Bobby's son Todd, wife Kay, and daughter Tori

Bobby's son Todd, wife Kay, and daughter Tori

The day Bobby was traded to San Francisco in 1974 couldn’t compare to the day I learned Bobby had cancer or the July day last year when I found he had succumbed to the disease. It not only hit home because of what Bobby meant to me as a kid and as an adult, but brain cancer also took my Mom at just 71 years of age in 2001. I know what Bobby’s family went through and is going through.

If you or someone you know has been affected by a brain tumor, you can learn more at the National Brain Tumor Foundation website.

Here are some of my favorite Bobby memories that I was fortunate enough to witness in person:

I can’t remember too many specifics from the pre-1975 games, but it seemed like Bobby homered every time we went to a game.

Bat Day, 1971 - My wishes are fulfilled. I get a Bobby Murcer bat!

Opening Day, 1981 - Bobby hits a pinch-hit grand slam, just out of the reach of Texas Rangers‘ outfielder John Grubb. The Yankees roll 10-3.

September 26, 1981 - Bobby hits a pinch-hit, walk off 3-run home run to beat the Baltimore Orioles 6-4.

October 21, 1981 - Bobby is in the World Series at last. Game 2, he lays down a perfect sacrifice bunt in his lone plate appearance of the night. The Yankees win 3-0 over the LA Dodgers.

August 7, 1983 - Bobby Murcer Day at the Stadium. The Detroit Tigers crushed the Yankees, but the game was secondary.

Great times I only saw on TV or heard on the radio:

June 24, 1970 - Bobby hits 4 consecutive home runs in a doubleheader against the Cleveland Indians.

August 29, 1972 - Bobby hits for the cycle. Only one other Yankee, Tony Fernandez in 1995, has achieved the feat since.
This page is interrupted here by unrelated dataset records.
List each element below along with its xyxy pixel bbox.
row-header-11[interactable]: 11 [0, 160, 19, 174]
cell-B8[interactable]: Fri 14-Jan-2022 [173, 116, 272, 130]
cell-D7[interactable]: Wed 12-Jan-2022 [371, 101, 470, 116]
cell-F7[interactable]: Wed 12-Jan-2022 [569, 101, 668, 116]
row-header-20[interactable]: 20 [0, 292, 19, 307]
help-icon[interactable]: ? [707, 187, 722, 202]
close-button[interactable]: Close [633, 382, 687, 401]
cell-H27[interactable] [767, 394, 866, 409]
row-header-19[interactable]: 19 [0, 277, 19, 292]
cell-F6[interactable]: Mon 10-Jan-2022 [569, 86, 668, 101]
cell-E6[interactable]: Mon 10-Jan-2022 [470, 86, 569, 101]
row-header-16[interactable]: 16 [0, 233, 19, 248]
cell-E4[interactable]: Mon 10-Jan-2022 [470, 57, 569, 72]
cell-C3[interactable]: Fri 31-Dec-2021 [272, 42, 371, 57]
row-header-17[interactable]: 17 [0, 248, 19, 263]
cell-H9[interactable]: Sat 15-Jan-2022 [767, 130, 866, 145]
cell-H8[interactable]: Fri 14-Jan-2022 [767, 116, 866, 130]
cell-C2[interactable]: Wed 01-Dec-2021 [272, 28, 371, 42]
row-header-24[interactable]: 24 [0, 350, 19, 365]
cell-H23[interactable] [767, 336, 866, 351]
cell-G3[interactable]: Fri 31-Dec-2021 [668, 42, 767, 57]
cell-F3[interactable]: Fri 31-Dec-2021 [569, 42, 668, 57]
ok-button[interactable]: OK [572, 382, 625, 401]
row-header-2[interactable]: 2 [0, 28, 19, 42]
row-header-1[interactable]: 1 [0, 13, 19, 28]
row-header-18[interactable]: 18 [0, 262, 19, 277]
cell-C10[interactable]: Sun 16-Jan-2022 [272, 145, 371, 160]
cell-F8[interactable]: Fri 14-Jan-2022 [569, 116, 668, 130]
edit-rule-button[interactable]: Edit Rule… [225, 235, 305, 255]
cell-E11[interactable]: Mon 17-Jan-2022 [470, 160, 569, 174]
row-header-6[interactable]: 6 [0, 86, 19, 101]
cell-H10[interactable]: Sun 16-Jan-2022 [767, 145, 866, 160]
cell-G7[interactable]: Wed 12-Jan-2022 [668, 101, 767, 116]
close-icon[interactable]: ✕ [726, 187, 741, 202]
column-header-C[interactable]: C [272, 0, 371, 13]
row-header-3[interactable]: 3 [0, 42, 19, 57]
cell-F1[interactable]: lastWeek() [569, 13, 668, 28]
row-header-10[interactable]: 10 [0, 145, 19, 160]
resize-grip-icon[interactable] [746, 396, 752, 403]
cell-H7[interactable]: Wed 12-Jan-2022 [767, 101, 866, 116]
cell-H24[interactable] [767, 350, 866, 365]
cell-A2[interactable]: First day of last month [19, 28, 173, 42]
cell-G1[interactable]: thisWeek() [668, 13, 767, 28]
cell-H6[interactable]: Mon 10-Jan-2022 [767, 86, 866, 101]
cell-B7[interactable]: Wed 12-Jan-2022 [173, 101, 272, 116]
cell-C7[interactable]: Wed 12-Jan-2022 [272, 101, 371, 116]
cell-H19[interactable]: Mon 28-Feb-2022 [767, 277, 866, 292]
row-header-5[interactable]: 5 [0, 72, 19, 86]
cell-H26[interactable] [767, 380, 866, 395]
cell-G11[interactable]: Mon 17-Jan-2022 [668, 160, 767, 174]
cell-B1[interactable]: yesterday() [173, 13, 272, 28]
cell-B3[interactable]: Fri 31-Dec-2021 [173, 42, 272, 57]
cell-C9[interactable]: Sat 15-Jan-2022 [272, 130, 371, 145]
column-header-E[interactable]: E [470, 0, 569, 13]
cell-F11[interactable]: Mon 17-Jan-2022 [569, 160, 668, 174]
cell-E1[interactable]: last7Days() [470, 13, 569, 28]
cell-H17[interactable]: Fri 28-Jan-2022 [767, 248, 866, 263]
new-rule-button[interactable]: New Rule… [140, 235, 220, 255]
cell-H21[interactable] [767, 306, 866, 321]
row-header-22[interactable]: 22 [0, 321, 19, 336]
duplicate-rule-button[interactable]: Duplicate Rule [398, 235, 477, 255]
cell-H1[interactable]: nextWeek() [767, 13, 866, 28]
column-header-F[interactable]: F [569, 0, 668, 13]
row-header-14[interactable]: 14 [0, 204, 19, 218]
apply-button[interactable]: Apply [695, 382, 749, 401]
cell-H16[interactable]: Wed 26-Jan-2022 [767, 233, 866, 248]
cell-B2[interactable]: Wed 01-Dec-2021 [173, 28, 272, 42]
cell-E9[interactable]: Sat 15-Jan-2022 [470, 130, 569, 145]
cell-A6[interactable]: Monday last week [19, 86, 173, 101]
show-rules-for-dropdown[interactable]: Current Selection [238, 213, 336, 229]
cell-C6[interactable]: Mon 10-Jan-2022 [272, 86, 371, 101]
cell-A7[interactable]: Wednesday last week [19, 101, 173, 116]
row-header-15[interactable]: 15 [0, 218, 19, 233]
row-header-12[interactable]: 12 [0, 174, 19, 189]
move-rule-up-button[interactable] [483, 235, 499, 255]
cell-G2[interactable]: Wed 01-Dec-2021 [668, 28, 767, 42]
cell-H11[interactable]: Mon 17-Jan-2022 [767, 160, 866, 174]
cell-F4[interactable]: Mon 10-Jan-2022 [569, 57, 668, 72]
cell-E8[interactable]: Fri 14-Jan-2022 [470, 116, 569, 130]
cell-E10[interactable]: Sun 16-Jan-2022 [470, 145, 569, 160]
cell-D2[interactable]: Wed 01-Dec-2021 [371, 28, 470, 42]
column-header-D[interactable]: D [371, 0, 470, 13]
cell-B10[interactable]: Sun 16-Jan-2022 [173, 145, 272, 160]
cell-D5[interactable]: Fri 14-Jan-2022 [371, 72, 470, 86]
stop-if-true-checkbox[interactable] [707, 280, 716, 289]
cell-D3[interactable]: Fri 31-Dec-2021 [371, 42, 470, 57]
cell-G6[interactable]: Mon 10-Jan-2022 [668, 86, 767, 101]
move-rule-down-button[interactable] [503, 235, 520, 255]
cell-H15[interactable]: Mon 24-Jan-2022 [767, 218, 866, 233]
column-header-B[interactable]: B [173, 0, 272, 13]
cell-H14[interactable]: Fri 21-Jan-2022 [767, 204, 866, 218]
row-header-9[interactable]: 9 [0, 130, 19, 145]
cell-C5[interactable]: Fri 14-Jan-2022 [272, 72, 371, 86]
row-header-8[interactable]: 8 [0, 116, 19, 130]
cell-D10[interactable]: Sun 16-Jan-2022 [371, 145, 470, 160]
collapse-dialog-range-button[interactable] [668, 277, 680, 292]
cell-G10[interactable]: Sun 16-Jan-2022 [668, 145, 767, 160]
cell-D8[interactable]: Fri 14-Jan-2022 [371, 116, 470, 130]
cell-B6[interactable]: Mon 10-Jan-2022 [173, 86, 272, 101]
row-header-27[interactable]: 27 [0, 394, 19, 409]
  1. The Cubs should be competitive enough to keep pace with the others teams. I really like the Cubs . They’ve always been one of my favourite MLB teams to watch. I pass most time watching and looking for their news and videos. Last time I saw some hot videos of them here:
    http://www.cubszone.comThey really deserve our love so we must not stop supporting them .Go Go Cubs

  2. i lived in upstate ny, massena, and when cable came about we finally got the yankees. murcer was my favorite...i even learned to hit left handed in his sort of slouched stance. i remember the year he battled dick allen for the mvp...i couldn't stand elliott maddox because he took over in cf making murcer play rf. and i hated that the year they went to shea, bobby couldn't buy a homerun. when he and bonds were traded, that was the first trade among 2 100,000.00 a year players...which was the height of the payroll back then....never liked bonds after that either, and was sour to the yankees for many

  3. Still have my Murcer Cards. He was my guy. Yankees had him Stottlemyre, Roy White, and Munson. They Stank. He was my quiet hero. And yes I still hate Johnny Bench as my winner picking friends love to rub it in that the Yankees stank.
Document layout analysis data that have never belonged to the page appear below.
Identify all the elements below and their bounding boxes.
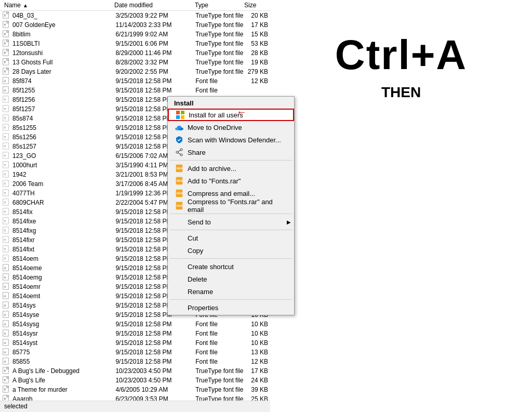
svg-rect-87 bbox=[7, 377, 9, 379]
file-type: TrueType font file bbox=[195, 59, 244, 66]
svg-text:T: T bbox=[4, 238, 6, 242]
file-name: 8514fixr bbox=[12, 236, 115, 244]
file-name: 11S0BLTI bbox=[12, 40, 115, 47]
menu-item-install-all-users[interactable]: Install for all users bbox=[168, 109, 294, 121]
menu-item-copy[interactable]: Copy bbox=[168, 244, 294, 257]
menu-item-share[interactable]: Share bbox=[168, 146, 294, 158]
rar-icon-1: RAR bbox=[174, 163, 184, 174]
right-panel: Ctrl+A THEN bbox=[270, 0, 532, 412]
menu-item-cut[interactable]: Cut bbox=[168, 232, 294, 244]
col-header-size[interactable]: Size bbox=[244, 2, 270, 9]
file-date: 11/14/2003 2:33 PM bbox=[115, 21, 195, 29]
svg-text:T: T bbox=[4, 23, 6, 26]
file-name: 85775 bbox=[12, 349, 115, 356]
table-row[interactable]: A 8514sysr9/15/2018 12:58 PMFont file10 … bbox=[0, 329, 270, 338]
svg-point-106 bbox=[176, 151, 178, 153]
file-icon: T bbox=[2, 236, 10, 244]
table-row[interactable]: T 8bitlim6/21/1999 9:02 AMTrueType font … bbox=[0, 30, 270, 39]
svg-rect-13 bbox=[7, 49, 9, 51]
menu-item-delete[interactable]: Delete bbox=[168, 273, 294, 285]
defender-icon bbox=[174, 135, 184, 145]
menu-item-add-fonts-rar[interactable]: RAR Add to "Fonts.rar" bbox=[168, 175, 294, 187]
table-row[interactable]: A 858559/15/2018 12:58 PMFont file12 KB bbox=[0, 357, 270, 366]
svg-rect-19 bbox=[7, 68, 9, 70]
then-label: THEN bbox=[381, 84, 421, 101]
status-bar: selected bbox=[0, 401, 270, 412]
file-icon: T bbox=[2, 58, 10, 67]
file-date: 9/15/2001 6:06 PM bbox=[115, 40, 195, 47]
menu-item-add-archive[interactable]: RAR Add to archive... bbox=[168, 162, 294, 175]
menu-item-send-to[interactable]: Send to bbox=[168, 216, 294, 228]
file-name: 8514oemg bbox=[12, 274, 115, 281]
file-icon: A bbox=[2, 320, 10, 328]
file-name: 007 GoldenEye bbox=[12, 21, 115, 29]
file-size: 10 KB bbox=[244, 330, 270, 337]
table-row[interactable]: T 007 GoldenEye11/14/2003 2:33 PMTrueTyp… bbox=[0, 20, 270, 30]
file-type: TrueType font file bbox=[195, 367, 244, 375]
table-row[interactable]: T 04B_03_3/25/2003 9:22 PMTrueType font … bbox=[0, 11, 270, 20]
file-date: 10/23/2003 4:50 PM bbox=[115, 377, 195, 384]
separator-3 bbox=[170, 230, 292, 230]
separator-1 bbox=[170, 160, 292, 161]
file-icon: T bbox=[2, 11, 10, 20]
table-row[interactable]: A 85f8749/15/2018 12:58 PMFont file12 KB bbox=[0, 76, 270, 86]
file-size: 12 KB bbox=[244, 77, 270, 85]
svg-text:T: T bbox=[4, 135, 6, 139]
table-row[interactable]: A 8514syst9/15/2018 12:58 PMFont file10 … bbox=[0, 338, 270, 348]
table-row[interactable]: A 857759/15/2018 12:58 PMFont file13 KB bbox=[0, 348, 270, 357]
menu-item-onedrive[interactable]: Move to OneDrive bbox=[168, 121, 294, 134]
rar-icon-4: RAR bbox=[174, 201, 184, 211]
table-row[interactable]: T 28 Days Later9/20/2002 2:55 PMTrueType… bbox=[0, 67, 270, 76]
file-name: 8514sysg bbox=[12, 321, 115, 328]
delete-icon bbox=[174, 274, 184, 284]
file-icon: T bbox=[2, 105, 10, 113]
col-header-type[interactable]: Type bbox=[195, 2, 244, 9]
svg-rect-98 bbox=[176, 111, 180, 114]
file-date: 9/15/2018 12:58 PM bbox=[115, 349, 195, 356]
svg-text:T: T bbox=[4, 126, 6, 129]
file-date: 8/28/2002 3:32 PM bbox=[115, 59, 195, 66]
file-type: Font file bbox=[195, 358, 244, 365]
rename-icon bbox=[174, 286, 184, 297]
file-icon: T bbox=[2, 124, 10, 132]
send-to-icon bbox=[174, 217, 184, 227]
file-name: 85f874 bbox=[12, 77, 115, 85]
table-row[interactable]: T A Bug's Life10/23/2003 4:50 PMTrueType… bbox=[0, 376, 270, 385]
file-type: TrueType font file bbox=[195, 49, 244, 57]
menu-item-defender[interactable]: Scan with Windows Defender... bbox=[168, 134, 294, 146]
file-icon: T bbox=[2, 376, 10, 384]
file-name: 8514fixg bbox=[12, 227, 115, 234]
file-type: Font file bbox=[195, 339, 244, 347]
col-header-name[interactable]: Name ▲ bbox=[0, 2, 114, 9]
table-row[interactable]: T a Theme for murder4/6/2005 10:29 AMTru… bbox=[0, 385, 270, 394]
file-name: 85855 bbox=[12, 358, 115, 365]
table-row[interactable]: T 13 Ghosts Full8/28/2002 3:32 PMTrueTyp… bbox=[0, 58, 270, 67]
svg-text:T: T bbox=[4, 191, 6, 195]
separator-5 bbox=[170, 299, 292, 300]
svg-line-108 bbox=[178, 150, 180, 152]
file-icon: T bbox=[2, 217, 10, 225]
file-icon: T bbox=[2, 142, 10, 151]
file-icon: T bbox=[2, 114, 10, 123]
table-row[interactable]: A 8514sysg9/15/2018 12:58 PMFont file10 … bbox=[0, 320, 270, 329]
col-header-date[interactable]: Date modified bbox=[114, 2, 195, 9]
file-name: 8514oem bbox=[12, 255, 115, 262]
menu-item-rename[interactable]: Rename bbox=[168, 285, 294, 298]
properties-icon bbox=[174, 302, 184, 313]
svg-text:RAR: RAR bbox=[177, 192, 183, 195]
table-row[interactable]: T 12tonsushi8/29/2000 11:46 PMTrueType f… bbox=[0, 48, 270, 58]
table-row[interactable]: A 85f12559/15/2018 12:58 PMFont file bbox=[0, 86, 270, 95]
menu-item-create-shortcut[interactable]: Create shortcut bbox=[168, 260, 294, 273]
rar-icon-2: RAR bbox=[174, 176, 184, 186]
menu-item-compress-fonts-email[interactable]: RAR Compress to "Fonts.rar" and email bbox=[168, 200, 294, 212]
table-row[interactable]: T 11S0BLTI9/15/2001 6:06 PMTrueType font… bbox=[0, 39, 270, 48]
svg-text:T: T bbox=[4, 98, 6, 101]
table-row[interactable]: T A Bug's Life - Debugged10/23/2003 4:50… bbox=[0, 366, 270, 376]
file-icon: A bbox=[2, 348, 10, 356]
file-size: 10 KB bbox=[244, 339, 270, 347]
file-name: 28 Days Later bbox=[12, 68, 115, 75]
menu-item-properties[interactable]: Properties bbox=[168, 301, 294, 314]
file-type: TrueType font file bbox=[195, 21, 244, 29]
svg-text:T: T bbox=[4, 201, 6, 204]
file-size: 53 KB bbox=[244, 40, 270, 47]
  4. Being a Giants fan, I was elated at the aquisition of my favorite non-Giants player! I had always followed Bobby and went to see him when the Yanks played in Oakland but now he was a Giant. I didn't understand at the time what it meant to him but the press soon made his unhappiness well known. Soon, I just wanted him to be happy. When he was shipped to Chicago, I know it was a good fit for him and ultimately, when he returned to the Yankees, I was very happy! I remember the headline in the S.F. Chronicle..."Yanks get Murcer...whither Reggie"... Of course, Reggie was a fixture, but what a thought!

    My favorite memory on Bobby was a cold night at the "Stick" on July 15, 1976... Giants vs. Phillies in a meaningless game (as most were then) Jim Kaat vs. Ed Halicki and both pitchers took a shutout into the ninth. Bobby had not had much career success against Kaat (he claimed to be 0-60 in the post game interview). He was the first to bat in the bottom of the ninth. as Kaat went into his wind up, Bobby stepped out. The next pitch he dorve over the right field fence for his 11th homer of the season!

    I read the book, and I know there are many Yankee fans who hold him dear, but he was my favorite player and Giant for 2 years. In life, he was a giant among men, a solid performer on the field and off, a great husband, father, fan and of course a Yankee!

  5. That doubleheader on June 24 was my first time at Yankee Stadium. I was 15 years old.